Treatment effect of applying intraperitoneal infusion of NS and PRM was assessed in a study (13); the study provided the evidence on potential beneficial effect of combined intervention of intraperitoneal infusion of NS and PRM to reduce postlaparoscopic shoulder and upper abdominal pain. In the current study, although employing the two interventions simultaneously could decrease shoulder pain compared to the control group, pain in upper abdomen was lower in the control group. It is argued that privileges of using the two interventions simultaneously are working with different mechanisms at different phases (13). It is documented that the effect of PRM diminished by 48 hours and PRM has short-time effects. On the contrary, intraperitoneal infusion of NS has long-time effects and its effect persists after 48 hours (8).
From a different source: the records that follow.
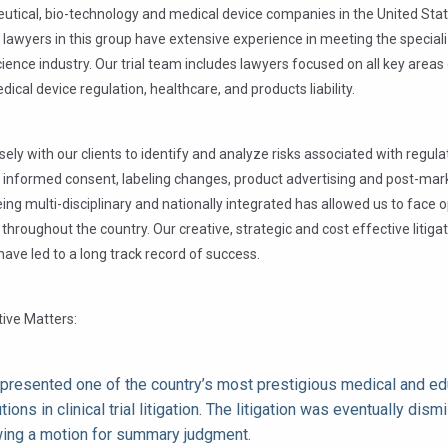
utical, bio-technology and medical device companies in the United Sta
 lawyers in this group have extensive experience in meeting the specia
science industry. Our trial team includes lawyers focused on all key areas 
dical device regulation, healthcare, and products liability.
ely with our clients to identify and analyze risks associated with regula
 informed consent, labeling changes, product advertising and post-mar
Being multi-disciplinary and nationally integrated has allowed us to face
 throughout the country. Our creative, strategic and cost effective litiga
ave led to a long track record of success.
ive Matters:
presented one of the country’s most prestigious medical and ed
utions in clinical trial litigation. The litigation was eventually dis
wing a motion for summary judgment.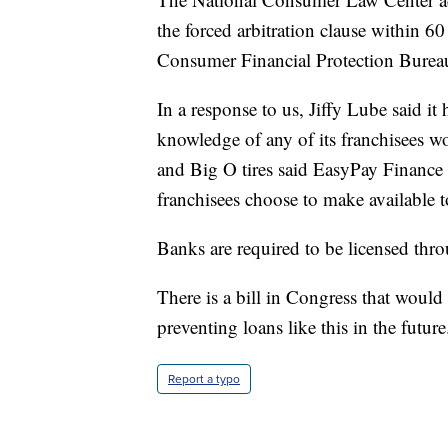
the forced arbitration clause within 60
Consumer Financial Protection Bureau 
In a response to us, Jiffy Lube said it
knowledge of any of its franchisees 
and Big O tires said EasyPay Finance 
franchisees choose to make available t
Banks are required to be licensed thr
There is a bill in Congress that would c
preventing loans like this in the future
Report a typo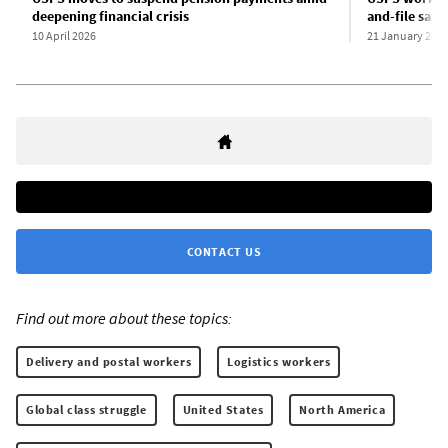
deepening financial crisis
and-file safe
10 April 2026
21 January 202
CONTACT US
Find out more about these topics:
Delivery and postal workers
Logistics workers
Global class struggle
United States
North America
It is crucial to emphasize that the beneficiary effect of pain reducing techniques in elective laparoscopic gynecologic surgery in patients with ASA class ≥ III is still questionable. Future studies should also be conducted on the effect of these techniques in different patients. Recently, studies evaluating new methods and techniques to reduce postlaparoscopic shoulder pain are increasing; such as the new drug regimens including oral pregabalin (14), oral gabapentin (15), acetazolamide (16), and intraperitoneal sub-diaphragmatic instillation of bupivacaine plus morphine (17).
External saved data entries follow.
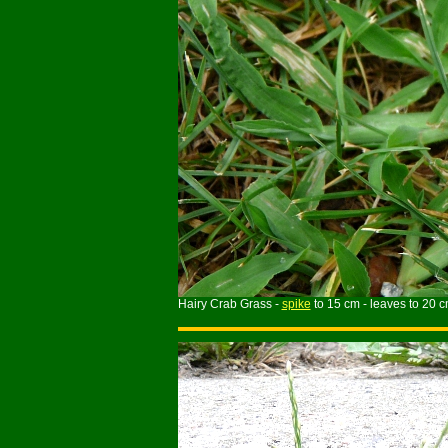
Hairy Crab Grass -
spike
to 15 cm - leaves to 20 c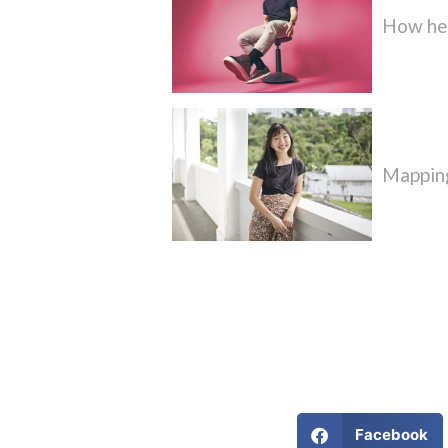
How he’
Mapping
Facebook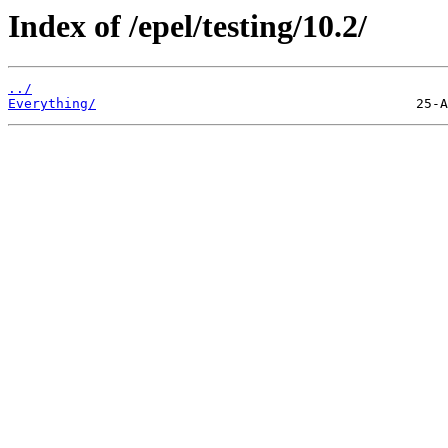
Index of /epel/testing/10.2/
../
Everything/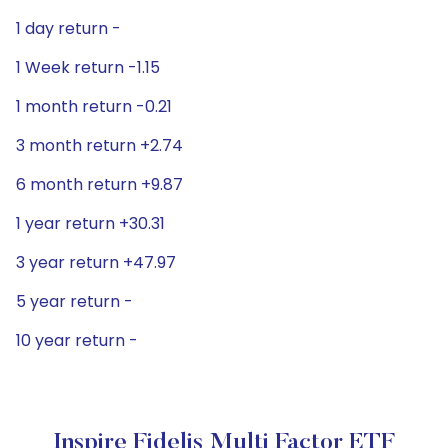
1 day return -
1 Week return -1.15
1 month return -0.21
3 month return +2.74
6 month return +9.87
1 year return +30.31
3 year return +47.97
5 year return -
10 year return -
Inspire Fidelis Multi Factor ETF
The current study had some strengths and limitations. The main strength of the present study was its efficient design; on the other hand, the sample size was statistically large enough to detect small differences between the two groups. The main limitation of the current study was short follow-up time; therefore, the effect of intraperitoneal infusion of NS appeared in 48 hours. In conclusion, the current study showed that PRM technique can be considered as a safe and easy technique to reduce pain in shoulder and upper abdomen after 24 hours in patients undergoing elective laparoscopic gynecologic surgery; in addition, patients receiving gentle abdominal pressure had lower incision site pain at 24 hours than other intervention groups.